Naveed responded that Raheem's remarks amounted to "an open threat." Another court hearing was scheduled for Monday, Sept. 3, in Islamabad.
- But that hearing never took place because the case took an even more dramatic turn Sept. 2. From Reuters:
[O]n Sunday [Sept. 2] police official Munir Hussain Jafri said a cleric had been taken into custody after witnesses reported he had torn pages from a Koran and planted them in Masih's bag beside burned papers.
The imam, Khalid Jadoon Chishti, appeared briefly in court on Sunday before he was sent to jail for a 14-day judicial remand.

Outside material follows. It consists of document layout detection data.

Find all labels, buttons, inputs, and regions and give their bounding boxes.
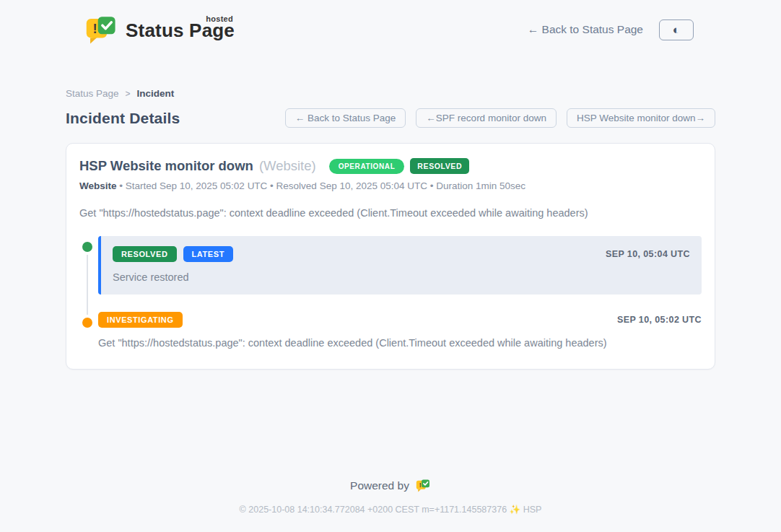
entry-badges: INVESTIGATING <box>98 312 183 328</box>
incident-meta: Website • Started Sep 10, 2025 05:02 UTC… <box>79 180 702 191</box>
timeline-message: Get "https://hostedstatus.page": context… <box>98 337 702 349</box>
theme-toggle-button[interactable]: ◐ <box>659 19 694 40</box>
status-page-logo-icon: ! <box>85 13 118 46</box>
contrast-icon: ◐ <box>673 24 680 36</box>
breadcrumb-incident: Incident <box>137 88 175 99</box>
footer: Powered by ! © 2025-10-08 14:10:34.77208… <box>0 478 781 532</box>
page-title: Incident Details <box>66 110 180 127</box>
svg-text:!: ! <box>419 481 422 489</box>
timeline-latest-badge: LATEST <box>183 246 234 262</box>
breadcrumb-status-page[interactable]: Status Page <box>66 88 119 99</box>
entry-head: INVESTIGATING SEP 10, 05:02 UTC <box>98 312 702 328</box>
latest-update-box: RESOLVED LATEST SEP 10, 05:04 UTC Servic… <box>98 236 702 295</box>
timeline-investigating-badge: INVESTIGATING <box>98 312 183 328</box>
timeline-timestamp: SEP 10, 05:04 UTC <box>606 249 690 259</box>
incident-title: HSP Website monitor down <box>79 158 253 174</box>
timeline-timestamp: SEP 10, 05:02 UTC <box>617 315 702 325</box>
breadcrumb-separator: > <box>126 89 131 99</box>
brand-name: Status Page <box>126 21 235 40</box>
incident-scope: (Website) <box>259 158 316 174</box>
timeline-resolved-badge: RESOLVED <box>113 246 177 262</box>
incident-description: Get "https://hostedstatus.page": context… <box>79 207 702 219</box>
brand-text: hosted Status Page <box>126 14 235 40</box>
prev-incident-button[interactable]: ←SPF record monitor down <box>416 108 557 128</box>
header: ! hosted Status Page ← Back to Status Pa… <box>0 0 781 48</box>
incident-component: Website <box>79 180 117 191</box>
timeline-entry-resolved: RESOLVED LATEST SEP 10, 05:04 UTC Servic… <box>98 236 702 295</box>
resolved-badge: RESOLVED <box>410 158 469 174</box>
back-to-status-page-button[interactable]: ← Back to Status Page <box>285 108 406 128</box>
copyright-text: © 2025-10-08 14:10:34.772084 +0200 CEST … <box>240 505 507 515</box>
entry-head: RESOLVED LATEST SEP 10, 05:04 UTC <box>113 246 690 262</box>
powered-by-label: Powered by <box>350 479 409 492</box>
copyright-line: © 2025-10-08 14:10:34.772084 +0200 CEST … <box>0 504 781 515</box>
incident-title-row: HSP Website monitor down (Website) OPERA… <box>79 158 702 174</box>
header-back-link[interactable]: ← Back to Status Page <box>528 23 643 36</box>
timeline-message: Service restored <box>113 271 690 283</box>
footer-brand: HSP <box>523 505 542 515</box>
svg-text:!: ! <box>93 21 97 36</box>
sparkle-icon: ✨ <box>510 505 521 515</box>
incident-nav-buttons: ← Back to Status Page ←SPF record monito… <box>285 108 715 128</box>
operational-badge: OPERATIONAL <box>329 159 405 174</box>
header-actions: ← Back to Status Page ◐ <box>528 19 694 40</box>
title-row: Incident Details ← Back to Status Page ←… <box>66 108 715 128</box>
incident-card: HSP Website monitor down (Website) OPERA… <box>66 143 715 370</box>
powered-by-link[interactable]: Powered by ! <box>0 478 781 493</box>
resolved-dot-icon <box>79 239 95 255</box>
incident-meta-details: • Started Sep 10, 2025 05:02 UTC • Resol… <box>117 180 526 191</box>
breadcrumb: Status Page > Incident <box>66 88 715 99</box>
app-logo[interactable]: ! hosted Status Page <box>85 13 235 46</box>
investigating-dot-icon <box>79 315 95 331</box>
next-incident-button[interactable]: HSP Website monitor down→ <box>567 108 715 128</box>
incident-timeline: RESOLVED LATEST SEP 10, 05:04 UTC Servic… <box>79 236 702 349</box>
main-content: Status Page > Incident Incident Details … <box>66 88 715 370</box>
footer-logo-icon: ! <box>416 478 431 493</box>
timeline-entry-investigating: INVESTIGATING SEP 10, 05:02 UTC Get "htt… <box>98 312 702 349</box>
entry-badges: RESOLVED LATEST <box>113 246 233 262</box>
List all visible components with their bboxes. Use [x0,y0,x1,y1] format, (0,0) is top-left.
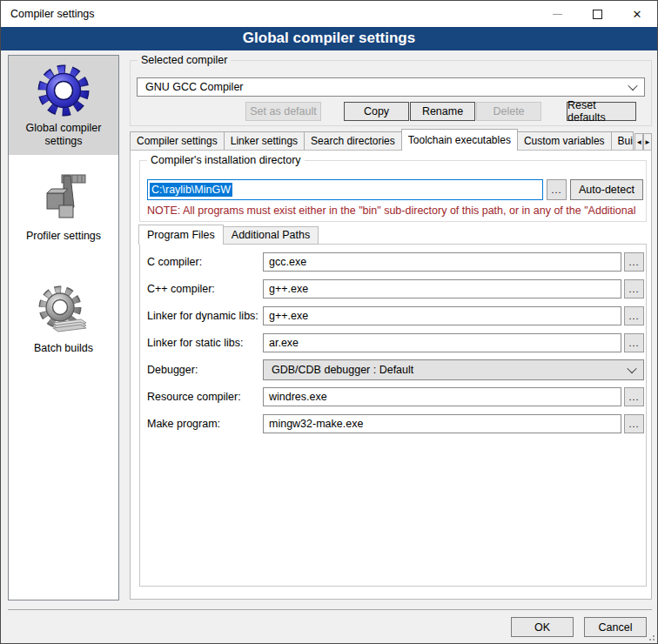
tab-build-options[interactable]: Build options [611,131,634,151]
maximize-button[interactable] [577,1,617,27]
ok-button[interactable]: OK [511,617,574,637]
batch-builds-icon [36,283,91,339]
debugger-dropdown[interactable]: GDB/CDB debugger : Default [263,359,644,380]
make-program-label: Make program: [147,413,220,434]
sidebar-item-profiler-settings[interactable]: Profiler settings [9,164,118,250]
debugger-label: Debugger: [147,359,198,380]
c-compiler-row: C compiler: gcc.exe ... [140,252,646,272]
resource-compiler-label: Resource compiler: [147,386,241,407]
titlebar-buttons: ✕ [537,1,657,27]
selected-compiler-group-label: Selected compiler [138,54,231,66]
right-arrow-icon: ► [644,138,651,146]
tab-linker-settings[interactable]: Linker settings [224,131,305,151]
footer-separator [8,609,652,610]
cpp-compiler-row: C++ compiler: g++.exe ... [140,278,646,299]
make-program-row: Make program: mingw32-make.exe ... [140,413,646,434]
tab-scroll-left-button[interactable]: ◄ [634,133,643,151]
reset-defaults-button[interactable]: Reset defaults [567,102,636,121]
tab-toolchain-executables[interactable]: Toolchain executables [401,129,518,151]
debugger-row: Debugger: GDB/CDB debugger : Default [140,359,646,380]
close-icon: ✕ [633,9,642,20]
cancel-button[interactable]: Cancel [584,617,647,637]
program-files-page: C compiler: gcc.exe ... C++ compiler: g+… [139,244,647,587]
resource-compiler-input[interactable]: windres.exe [263,387,621,406]
set-as-default-button[interactable]: Set as default [245,102,321,121]
tab-search-directories[interactable]: Search directories [304,131,402,151]
tab-custom-variables[interactable]: Custom variables [517,131,612,151]
close-button[interactable]: ✕ [617,1,657,27]
linker-dynamic-input[interactable]: g++.exe [263,306,621,325]
sidebar-item-label: Profiler settings [9,230,118,243]
settings-category-list: Global compiler settings Profiler settin… [8,55,119,600]
tab-scroll-right-button[interactable]: ► [643,133,652,151]
c-compiler-browse-button[interactable]: ... [624,252,644,272]
window-title: Compiler settings [10,8,95,20]
install-dir-selected-text: C:\raylib\MinGW [150,183,232,197]
selected-compiler-dropdown[interactable]: GNU GCC Compiler [137,77,645,97]
make-program-input[interactable]: mingw32-make.exe [263,414,621,433]
cpp-compiler-browse-button[interactable]: ... [624,279,644,299]
sidebar-item-batch-builds[interactable]: Batch builds [9,276,118,362]
install-dir-input[interactable]: C:\raylib\MinGW [147,179,543,200]
tab-program-files[interactable]: Program Files [138,225,224,245]
copy-button[interactable]: Copy [344,102,409,121]
linker-static-label: Linker for static libs: [147,332,243,353]
bin-subdirectory-note: NOTE: All programs must exist either in … [147,205,641,217]
maximize-icon [593,10,602,19]
selected-compiler-value: GNU GCC Compiler [145,81,244,93]
chevron-down-icon [628,81,637,91]
sidebar-item-label: Batch builds [9,342,118,355]
cpp-compiler-label: C++ compiler: [147,278,215,299]
toolchain-executables-page: Compiler's installation directory C:\ray… [130,150,652,600]
page-title: Global compiler settings [1,27,657,50]
sidebar-item-global-compiler-settings[interactable]: Global compiler settings [9,56,118,155]
c-compiler-label: C compiler: [147,252,202,272]
cpp-compiler-input[interactable]: g++.exe [263,279,621,299]
linker-static-browse-button[interactable]: ... [624,333,644,352]
installation-directory-group: Compiler's installation directory C:\ray… [139,160,647,222]
minimize-icon [553,14,562,15]
resource-compiler-browse-button[interactable]: ... [624,387,644,406]
install-dir-browse-button[interactable]: ... [547,179,567,200]
make-program-browse-button[interactable]: ... [624,414,644,433]
sidebar-item-label: Global compiler settings [9,122,118,148]
c-compiler-input[interactable]: gcc.exe [263,252,621,272]
compiler-settings-dialog: Compiler settings ✕ Global compiler sett… [0,0,658,644]
tab-compiler-settings[interactable]: Compiler settings [130,131,225,151]
installation-directory-group-label: Compiler's installation directory [147,154,305,166]
blue-gear-icon [36,63,91,118]
titlebar: Compiler settings ✕ [1,1,657,27]
chevron-down-icon [627,364,636,373]
auto-detect-button[interactable]: Auto-detect [570,179,643,200]
profiler-caliper-icon [36,171,91,226]
rename-button[interactable]: Rename [410,102,475,121]
compiler-tabs: Compiler settings Linker settings Search… [130,129,652,151]
resource-compiler-row: Resource compiler: windres.exe ... [140,386,646,407]
delete-button[interactable]: Delete [476,102,541,121]
minimize-button[interactable] [537,1,577,27]
linker-dynamic-browse-button[interactable]: ... [624,306,644,325]
linker-dynamic-row: Linker for dynamic libs: g++.exe ... [140,305,646,326]
program-files-tabs: Program Files Additional Paths [139,225,319,245]
left-arrow-icon: ◄ [635,138,642,146]
tab-additional-paths[interactable]: Additional Paths [223,226,319,245]
linker-dynamic-label: Linker for dynamic libs: [147,305,258,326]
resize-grip-icon[interactable] [646,632,655,641]
linker-static-input[interactable]: ar.exe [263,333,621,352]
debugger-value: GDB/CDB debugger : Default [272,364,413,376]
linker-static-row: Linker for static libs: ar.exe ... [140,332,646,353]
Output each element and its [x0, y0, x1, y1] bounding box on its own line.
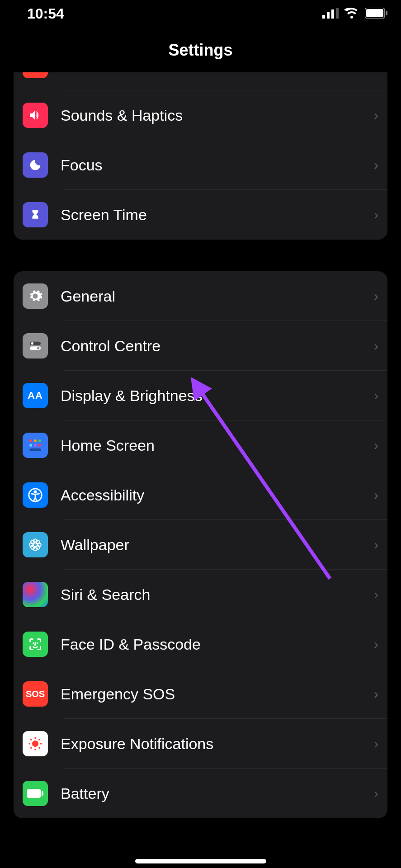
text-size-icon: AA [23, 383, 48, 408]
page-title: Settings [0, 41, 401, 60]
chevron-right-icon: › [374, 637, 378, 652]
flower-icon [23, 532, 48, 557]
hourglass-icon [23, 202, 48, 227]
chevron-right-icon: › [374, 438, 378, 453]
settings-row-accessibility[interactable]: Accessibility › [14, 470, 387, 520]
svg-point-37 [38, 747, 40, 749]
svg-point-33 [40, 743, 42, 745]
settings-row-wallpaper[interactable]: Wallpaper › [14, 520, 387, 570]
svg-rect-12 [34, 439, 37, 442]
settings-row-battery[interactable]: Battery › [14, 769, 387, 818]
svg-rect-6 [386, 11, 387, 15]
svg-point-30 [34, 737, 36, 739]
svg-point-32 [28, 743, 30, 745]
cellular-icon [322, 5, 339, 22]
svg-point-8 [31, 342, 33, 344]
svg-rect-1 [327, 12, 330, 19]
chevron-right-icon: › [374, 587, 378, 602]
status-indicators [322, 5, 387, 22]
svg-point-29 [32, 741, 38, 747]
svg-point-34 [30, 739, 32, 741]
settings-row-general[interactable]: General › [14, 271, 387, 321]
row-label: Exposure Notifications [61, 735, 374, 753]
row-label: Sounds & Haptics [61, 107, 374, 124]
exposure-icon [23, 731, 48, 756]
toggles-icon [23, 333, 48, 359]
settings-row-notifications[interactable]: Notifications › [14, 72, 387, 90]
chevron-right-icon: › [374, 736, 378, 751]
status-bar: 10:54 [0, 0, 401, 27]
siri-icon [23, 582, 48, 607]
row-label: Focus [61, 156, 374, 174]
settings-row-screentime[interactable]: Screen Time › [14, 190, 387, 240]
chevron-right-icon: › [374, 72, 378, 73]
faceid-icon [23, 632, 48, 657]
svg-rect-14 [29, 444, 32, 447]
bell-icon [23, 72, 48, 78]
settings-row-focus[interactable]: Focus › [14, 140, 387, 190]
gear-icon [23, 283, 48, 309]
chevron-right-icon: › [374, 487, 378, 503]
row-label: Emergency SOS [61, 685, 374, 703]
row-label: Display & Brightness [61, 387, 374, 405]
row-label: Notifications [61, 72, 374, 75]
battery-icon [23, 781, 48, 806]
moon-icon [23, 152, 48, 178]
chevron-right-icon: › [374, 108, 378, 123]
settings-row-exposure[interactable]: Exposure Notifications › [14, 719, 387, 769]
settings-row-homescreen[interactable]: Home Screen › [14, 420, 387, 470]
settings-row-display[interactable]: AA Display & Brightness › [14, 371, 387, 420]
svg-rect-39 [42, 791, 43, 796]
svg-point-35 [38, 739, 40, 741]
svg-rect-11 [29, 439, 32, 442]
svg-rect-38 [27, 789, 41, 798]
settings-section-2: General › Control Centre › AA Display & … [14, 271, 387, 818]
svg-rect-2 [331, 9, 334, 19]
settings-section-1: Notifications › Sounds & Haptics › Focus… [14, 72, 387, 240]
svg-rect-5 [366, 9, 383, 17]
svg-point-19 [34, 491, 36, 493]
sos-icon: SOS [23, 681, 48, 707]
settings-row-faceid[interactable]: Face ID & Passcode › [14, 619, 387, 669]
svg-rect-15 [34, 444, 37, 447]
svg-point-10 [37, 347, 39, 349]
chevron-right-icon: › [374, 288, 378, 304]
accessibility-icon [23, 482, 48, 508]
svg-rect-17 [29, 448, 41, 451]
svg-rect-0 [322, 15, 325, 19]
svg-rect-3 [336, 8, 339, 19]
row-label: Battery [61, 785, 374, 802]
chevron-right-icon: › [374, 537, 378, 552]
row-label: Wallpaper [61, 536, 374, 554]
row-label: Accessibility [61, 486, 374, 504]
chevron-right-icon: › [374, 338, 378, 354]
row-label: Siri & Search [61, 586, 374, 604]
battery-icon [365, 5, 387, 22]
chevron-right-icon: › [374, 786, 378, 801]
chevron-right-icon: › [374, 157, 378, 173]
svg-point-36 [30, 747, 32, 749]
settings-row-sounds[interactable]: Sounds & Haptics › [14, 90, 387, 140]
grid-icon [23, 433, 48, 458]
settings-row-siri[interactable]: Siri & Search › [14, 570, 387, 619]
chevron-right-icon: › [374, 207, 378, 222]
svg-point-31 [34, 749, 36, 750]
row-label: Home Screen [61, 437, 374, 454]
row-label: General [61, 288, 374, 305]
speaker-icon [23, 103, 48, 128]
svg-rect-13 [38, 439, 41, 442]
home-indicator[interactable] [135, 859, 266, 863]
settings-row-sos[interactable]: SOS Emergency SOS › [14, 669, 387, 719]
chevron-right-icon: › [374, 388, 378, 403]
row-label: Face ID & Passcode [61, 636, 374, 653]
settings-row-control-centre[interactable]: Control Centre › [14, 321, 387, 371]
row-label: Screen Time [61, 206, 374, 224]
wifi-icon [344, 5, 359, 22]
status-time: 10:54 [27, 5, 64, 22]
svg-rect-16 [38, 444, 41, 447]
row-label: Control Centre [61, 337, 374, 355]
chevron-right-icon: › [374, 686, 378, 702]
settings-list[interactable]: Notifications › Sounds & Haptics › Focus… [0, 72, 401, 868]
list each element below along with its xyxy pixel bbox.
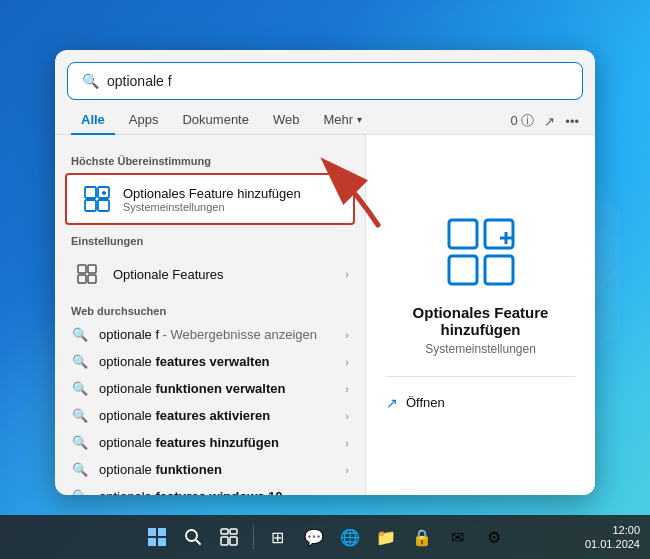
web-item-text-6: optionale features windows 10 [99, 489, 283, 495]
svg-rect-18 [485, 220, 513, 248]
svg-rect-20 [485, 256, 513, 284]
top-result-title: Optionales Feature hinzufügen [123, 186, 339, 201]
settings-chevron: › [345, 268, 349, 280]
web-chevron-6: › [345, 491, 349, 496]
web-item-text-1: optionale features verwalten [99, 354, 270, 369]
svg-line-29 [195, 540, 200, 545]
svg-rect-16 [88, 275, 96, 283]
svg-rect-27 [158, 538, 166, 546]
taskbar-right: 12:0001.01.2024 [585, 523, 640, 552]
web-search-icon-6: 🔍 [71, 489, 89, 495]
detail-action-label: Öffnen [406, 395, 445, 410]
svg-rect-30 [221, 529, 228, 534]
detail-divider [386, 376, 575, 377]
web-item-text-3: optionale features aktivieren [99, 408, 270, 423]
taskbar-chat[interactable]: 💬 [298, 521, 330, 553]
tab-right-icons: 0 ⓘ ↗ ••• [511, 112, 580, 130]
web-item-6[interactable]: 🔍 optionale features windows 10 › [55, 483, 365, 495]
left-panel: Höchste Übereinstimmung Optionales Featu… [55, 135, 365, 495]
settings-section-label: Einstellungen [55, 227, 365, 251]
web-section-label: Web durchsuchen [55, 297, 365, 321]
detail-title: Optionales Feature hinzufügen [386, 304, 575, 338]
web-item-text-5: optionale funktionen [99, 462, 222, 477]
taskbar-divider-1 [253, 525, 254, 549]
svg-rect-9 [85, 200, 96, 211]
settings-item-title: Optionale Features [113, 267, 224, 282]
svg-rect-13 [78, 265, 86, 273]
taskbar: ⊞ 💬 🌐 📁 🔒 ✉ ⚙ 12:0001.01.2024 [0, 515, 650, 559]
search-bar-icon: 🔍 [82, 73, 99, 89]
web-item-5[interactable]: 🔍 optionale funktionen › [55, 456, 365, 483]
web-item-text-4: optionale features hinzufügen [99, 435, 279, 450]
svg-rect-19 [449, 256, 477, 284]
web-item-4[interactable]: 🔍 optionale features hinzufügen › [55, 429, 365, 456]
svg-rect-15 [78, 275, 86, 283]
svg-rect-7 [85, 187, 96, 198]
web-item-3[interactable]: 🔍 optionale features aktivieren › [55, 402, 365, 429]
open-icon: ↗ [386, 395, 398, 411]
web-search-icon-1: 🔍 [71, 354, 89, 369]
detail-subtitle: Systemeinstellungen [425, 342, 536, 356]
top-result-subtitle: Systemeinstellungen [123, 201, 339, 213]
taskbar-settings[interactable]: ⚙ [478, 521, 510, 553]
web-search-icon-2: 🔍 [71, 381, 89, 396]
web-item-text-2: optionale funktionen verwalten [99, 381, 285, 396]
top-result-icon [81, 183, 113, 215]
svg-rect-24 [148, 528, 156, 536]
svg-rect-33 [230, 537, 237, 545]
web-item-2[interactable]: 🔍 optionale funktionen verwalten › [55, 375, 365, 402]
right-panel: Optionales Feature hinzufügen Systemeins… [365, 135, 595, 495]
search-panel: 🔍 optionale f Alle Apps Dokumente Web Me… [55, 50, 595, 495]
svg-rect-17 [449, 220, 477, 248]
svg-rect-32 [221, 537, 228, 545]
search-input[interactable]: optionale f [107, 73, 568, 89]
svg-rect-10 [98, 200, 109, 211]
tab-apps[interactable]: Apps [119, 108, 169, 135]
taskbar-security[interactable]: 🔒 [406, 521, 438, 553]
top-result-item[interactable]: Optionales Feature hinzufügen Systemeins… [65, 173, 355, 225]
tab-alle[interactable]: Alle [71, 108, 115, 135]
taskbar-mail[interactable]: ✉ [442, 521, 474, 553]
web-chevron-2: › [345, 383, 349, 395]
web-item-text-0: optionale f - Webergebnisse anzeigen [99, 327, 317, 342]
web-item-1[interactable]: 🔍 optionale features verwalten › [55, 348, 365, 375]
tab-mehr[interactable]: Mehr ▾ [313, 108, 372, 135]
settings-item-features[interactable]: Optionale Features › [55, 251, 365, 297]
settings-item-icon [71, 258, 103, 290]
web-search-icon-5: 🔍 [71, 462, 89, 477]
web-chevron-4: › [345, 437, 349, 449]
content-area: Höchste Übereinstimmung Optionales Featu… [55, 135, 595, 495]
taskbar-search[interactable] [177, 521, 209, 553]
web-chevron-1: › [345, 356, 349, 368]
svg-rect-14 [88, 265, 96, 273]
search-bar[interactable]: 🔍 optionale f [67, 62, 583, 100]
tab-dokumente[interactable]: Dokumente [172, 108, 258, 135]
detail-icon [445, 216, 517, 288]
svg-rect-26 [148, 538, 156, 546]
svg-rect-31 [230, 529, 237, 534]
tab-icon-3[interactable]: ••• [565, 114, 579, 129]
top-result-section-label: Höchste Übereinstimmung [55, 147, 365, 171]
taskbar-widgets[interactable]: ⊞ [262, 521, 294, 553]
taskbar-taskview[interactable] [213, 521, 245, 553]
web-item-0[interactable]: 🔍 optionale f - Webergebnisse anzeigen › [55, 321, 365, 348]
detail-action-open[interactable]: ↗ Öffnen [386, 391, 575, 415]
tab-icon-2[interactable]: ↗ [544, 114, 555, 129]
tab-icon-1[interactable]: 0 ⓘ [511, 112, 535, 130]
web-search-icon-3: 🔍 [71, 408, 89, 423]
web-chevron-5: › [345, 464, 349, 476]
taskbar-explorer[interactable]: 📁 [370, 521, 402, 553]
taskbar-time: 12:0001.01.2024 [585, 523, 640, 552]
web-search-icon-0: 🔍 [71, 327, 89, 342]
web-chevron-0: › [345, 329, 349, 341]
top-result-text: Optionales Feature hinzufügen Systemeins… [123, 186, 339, 213]
svg-rect-25 [158, 528, 166, 536]
taskbar-edge[interactable]: 🌐 [334, 521, 366, 553]
tabs-row: Alle Apps Dokumente Web Mehr ▾ 0 ⓘ ↗ ••• [55, 100, 595, 135]
web-chevron-3: › [345, 410, 349, 422]
taskbar-start[interactable] [141, 521, 173, 553]
tab-web[interactable]: Web [263, 108, 310, 135]
web-search-icon-4: 🔍 [71, 435, 89, 450]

- The arrest of the imam intensified the focus on Pakistan's anti-blasphemy laws, which carry a death sentence for anyone found guilty of insulting the prophet Muhammad.
- On Sept. 7, the court ordered Rimsha to be released into protective custody, on bail security of approx. $10,500.
The girl was whisked away on a military-piloted helicopter and was reunited with her parents in a location her lawyers have not disclosed in the interest of the family's safety.
Robinson Asghar, aide to the Minister for National Harmony, told Reuters there are no plans to send Masih abroad. Prosecution lawyers said this was a risk, as a result of the prominence the case has received in international media. On Sept. 24 prosecutors claimed she had been relocated to Norway.
Reaction to the case
- Rimsha's arrest drew widespread criticism, and was noted with concern in diplomatic circles, including the U.S. State Department. At least one human-rights group said the girl should have been treated under Pakistan's laws for children. Pakistan President Asif Ali Zadari, pictured above, took a direct interest in the case. According to Press Trust of India:
He directed the authorities to protect the life and property of everyone and said no one should be allowed to take the law into his hands.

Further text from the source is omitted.